Thanksgiving is a special holiday season that seems almost exclusive to North America. It’s arguably as well celebrated as Easter or Christmas, if not more by some families. This year, why not invite a stranger for Thanksgiving and share the love?

As a child I never really understood the point of Thanksgiving. In England we don’t celebrate it. To be it seems like a day where family get together and you eat a turkey and you bask in how thankful for stuff you are. That’s what we do on Christmas day. So why do it in November, only to do it again a month later? I figured Americans probably just really loved eating turkey.

Then when I was 10 years old I was living in Cambodia, going to an American school and my best friend Liz invited me to Thanksgiving dinner with her family. It was strange. In some ways, it was like going over for just a normal Sunday lunch. There weren’t crackers to pull, no presents to be exchanged. It wasn’t like Christmas at all.

On the other hand, everyone was full of holiday spirit. It had that same sort of hue you get when everyone’s happy and celebrating. It felt really warm. Liz and her family are pretty religious and so we held hands and said grace. After that everyone took turns to tell each other what they were thankful for. It was really nice, simply hearing people voice their appreciation for the family and friends and life.
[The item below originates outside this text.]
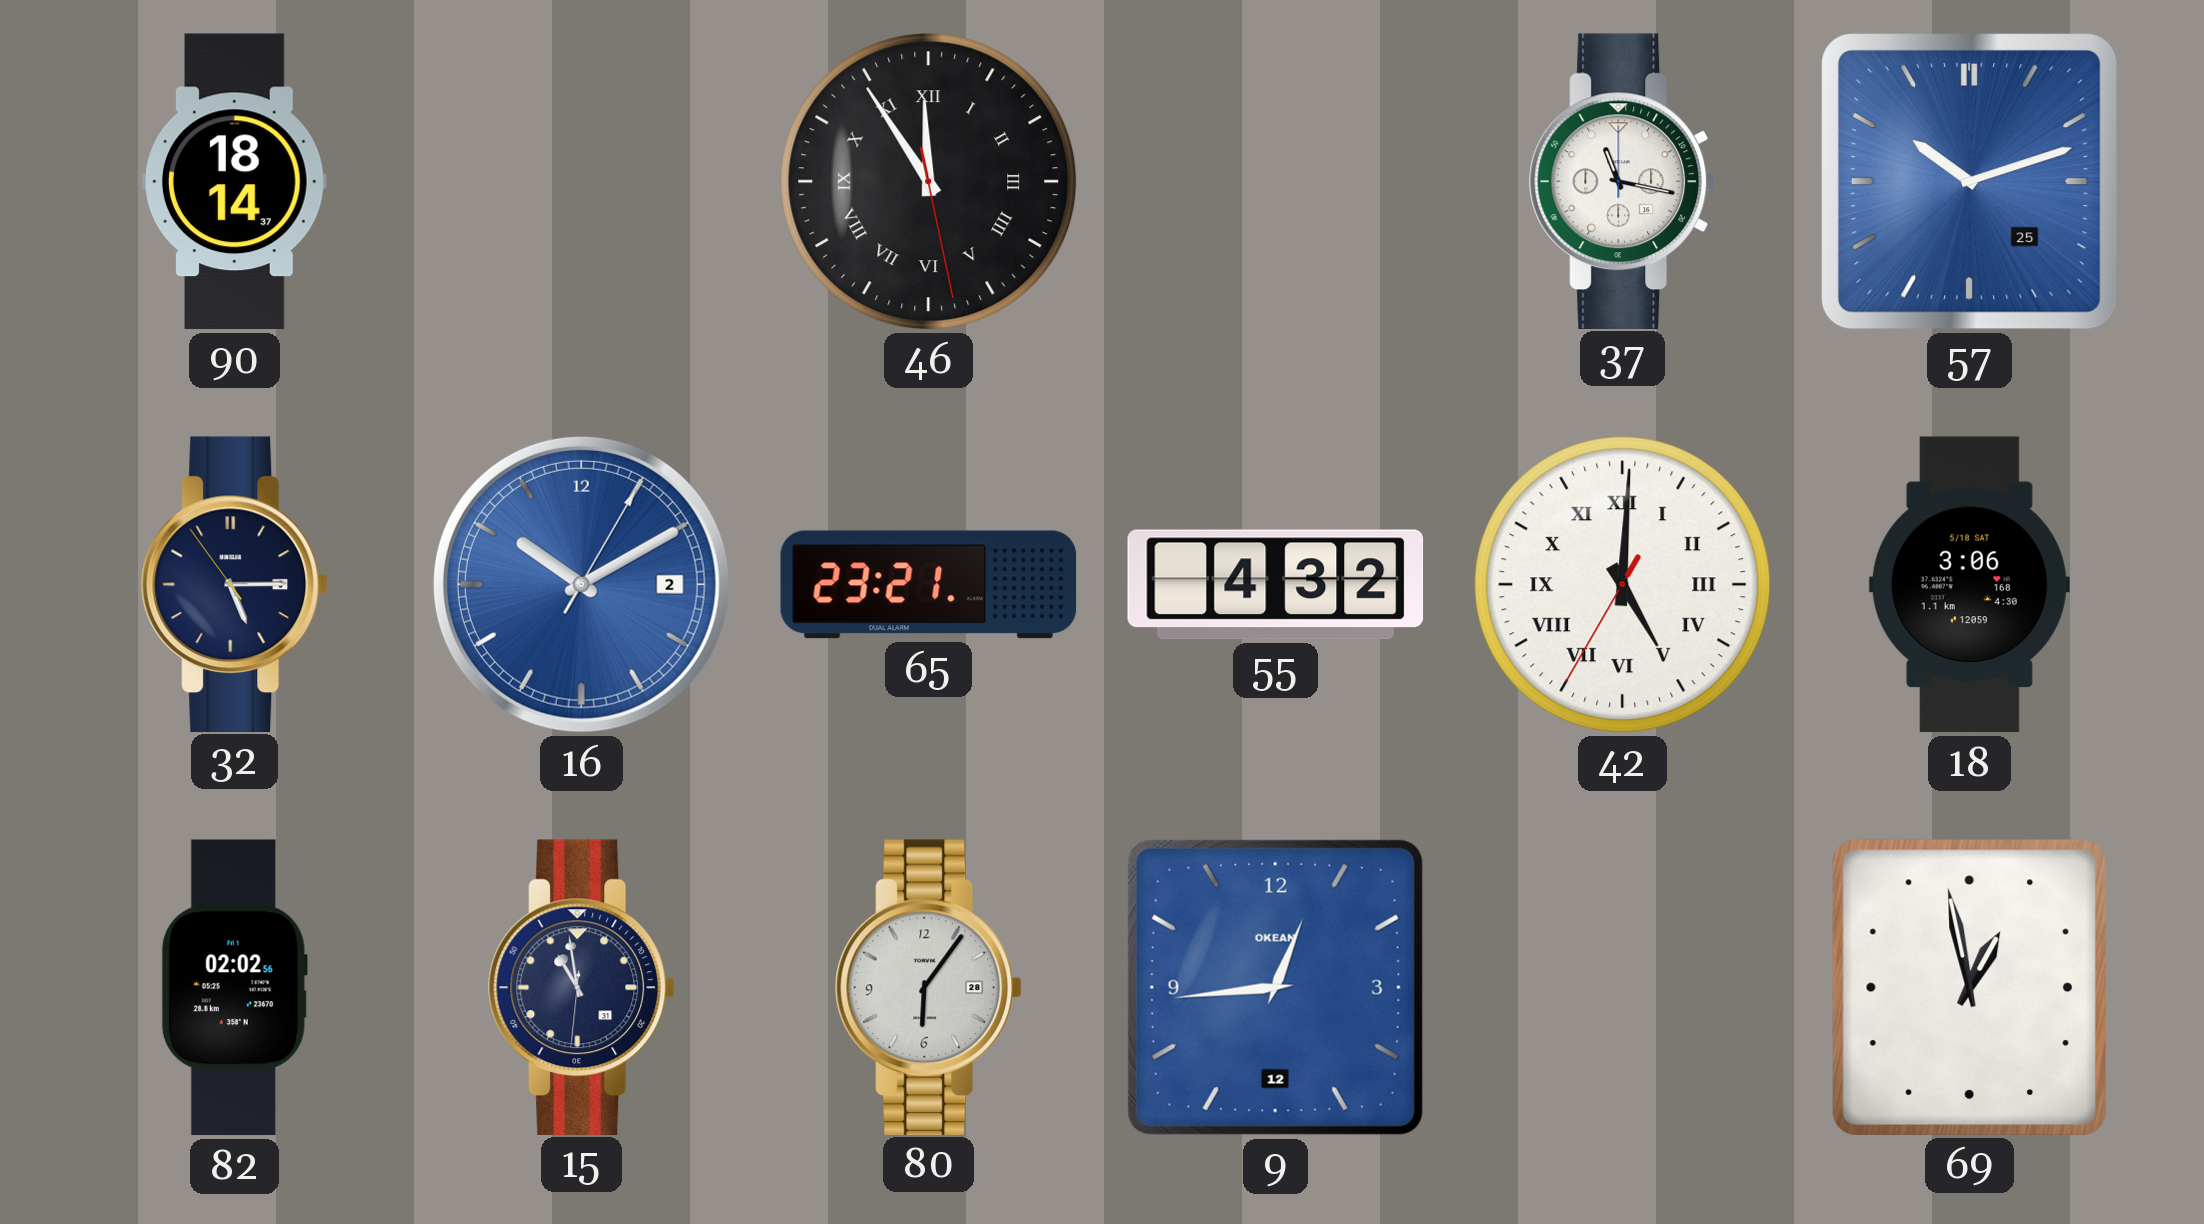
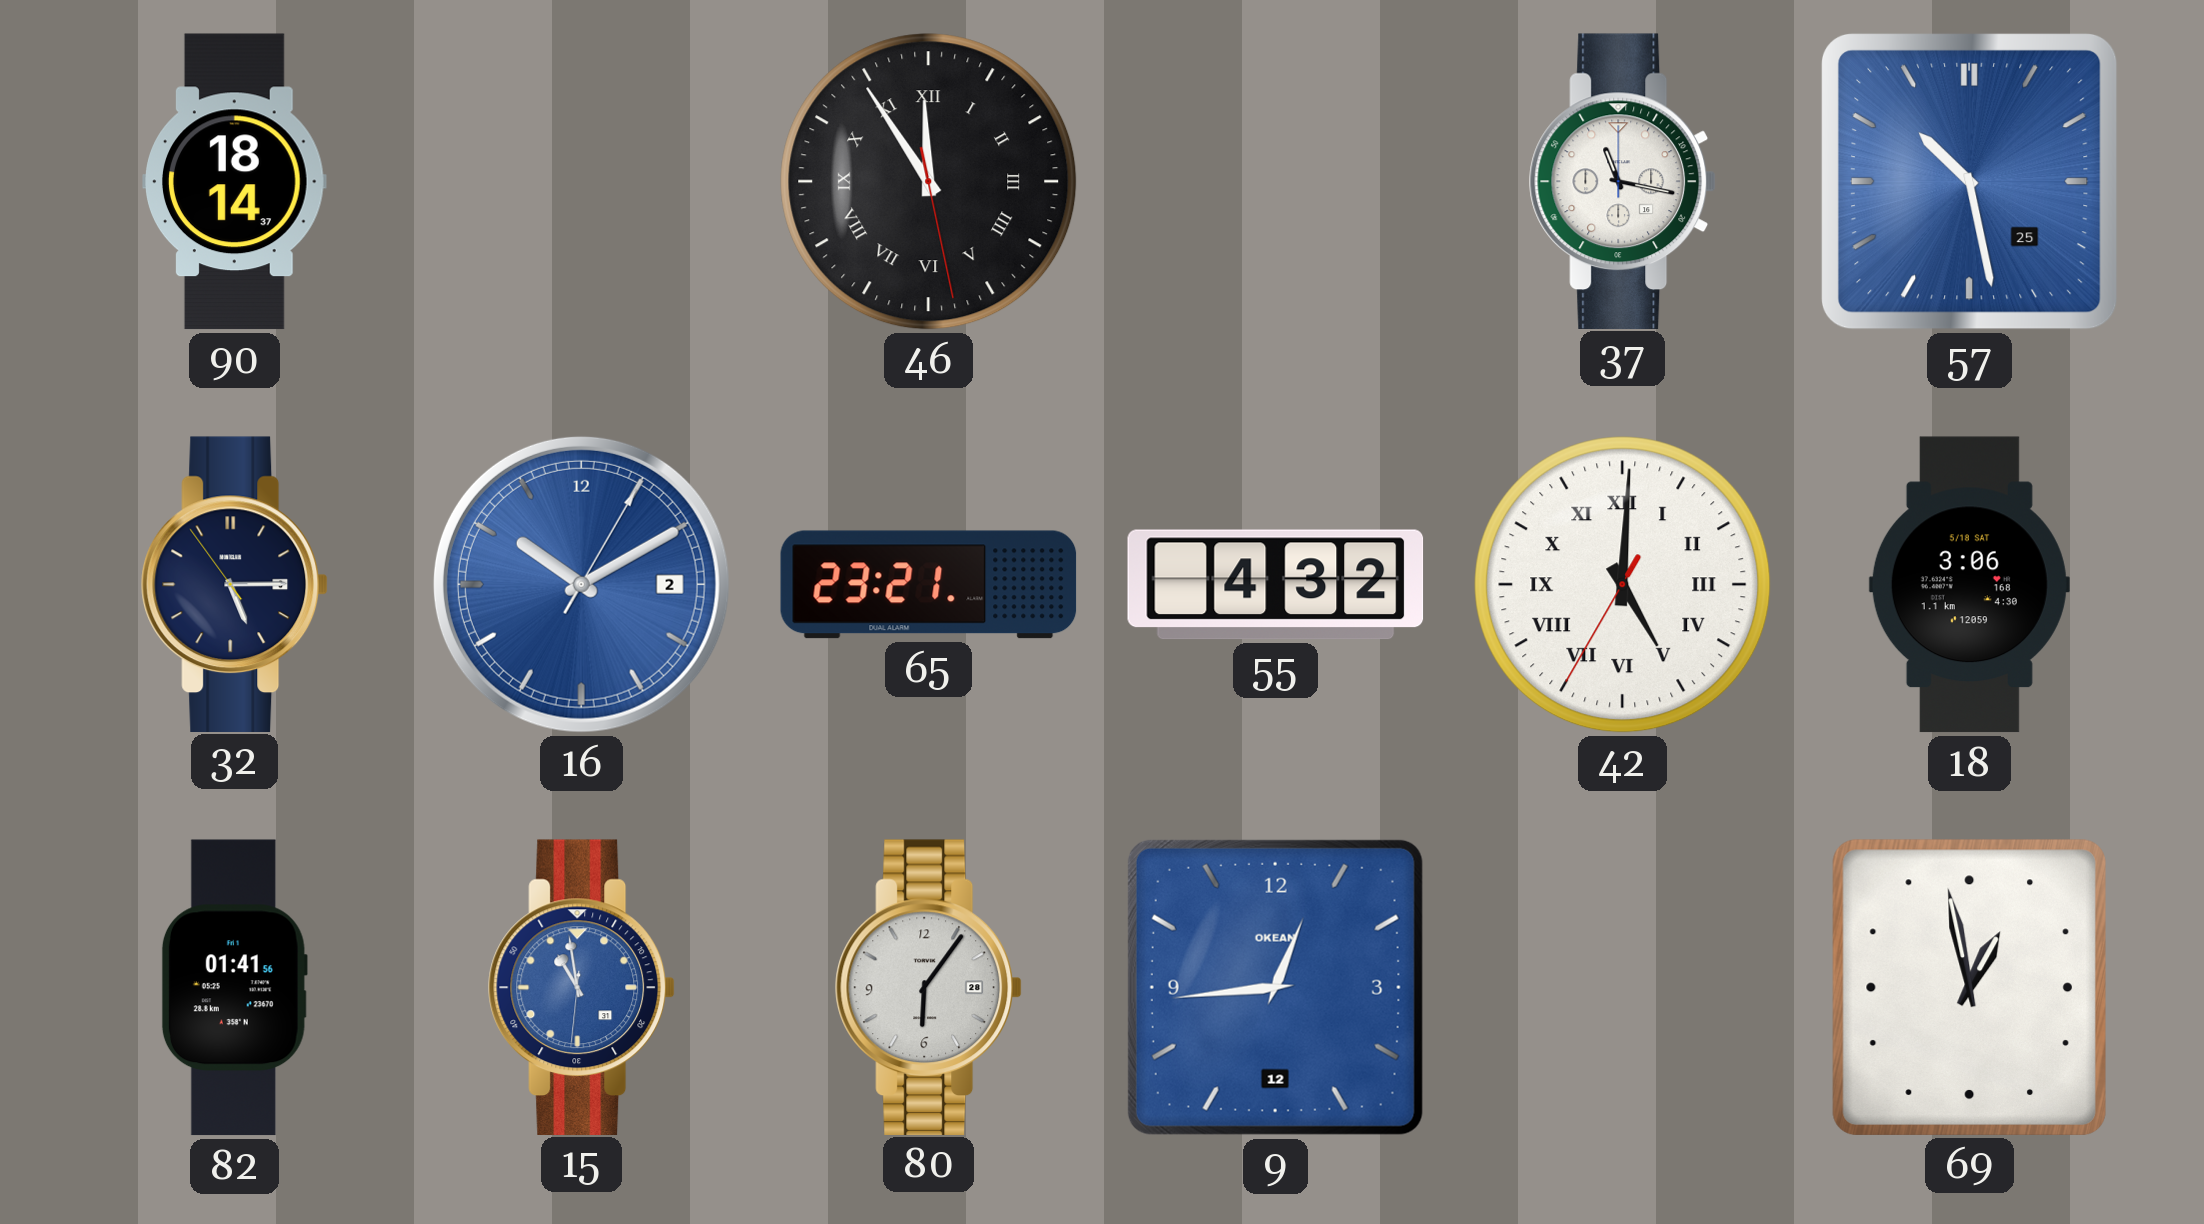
57: 10:12 -> 10:28
82: 02:02 -> 01:41
15 dial: navy -> blue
I left that day not completely sure I really understood the holiday, but certainly more appreciative of it. It seemed like a cool thing to do. I was very happy that Liz invited and shared the experience with me.

Fast forward 8 years and I’m sat at home, reading a book. It’s just another normal day. I get a message pop up on Skype.

“Hey Harriet! Today’s Thanksgiving and my family and I were just remembering that time you came and celebrated it with us. Just wanted to send you quick message to tell you I’m thankful that we’re friends, that we got to meet, and that we’ll always be friends. Enjoy Thanksgiving!”

It was such a lovely message to receive out the blue. To be remembered by a friend who lived on the other side of the world. To be thanked. I realised I was also very thankful to be Liz’s friend and that night I made turkey meatballs for dinner.

A large part of my life I have felt very isolated and alone. My family moved around a lot. I was a difference race to most people in the small english towns and cities we lived. I felt disconnected to my culture, heritage and family in Vietnam. Sometimes, even now, I get feelings of loneliness. But Liz helped me feel welcomed and loved, even from another continent with just a text and a memory.

You can help someone too

I think of all the Holidays, Thanksgiving is the easiest to share with a stranger. Or someone who’s not part of your family. There isn’t a pressure to have presents ready, and it’s mostly based around one meal. For those reasons it’s a perfect time to help someone simply by sharing a meal.

Not everyone is able to spend time with their family on Thanksgiving. Some live too far away, some don’t have family to share it with. Other people are simply alone. Maybe they are foreign and new to Thanksgiving like I was. For whatever reasons, there are a lot of people who go through the holiday by themselves, but you can change that.

I know a lot of families already open up their doors on Thanksgiving. It’s not unusual anymore, especially since the internet has made it so easy to connect with people. It’s a great chance to connect with someone else and learn their story. For some families, it also distracts them from internal family strife. For many, it’s become a family tradition, showing that it can be quite fun to invite a stranger for Thanksgiving.

If you don’t want to invite a stranger for Thanksgiving, you can invite a friend like Liz did with me. Anyone you know who might not have someone else to share the holiday with. It’s a great time to reconnect with people.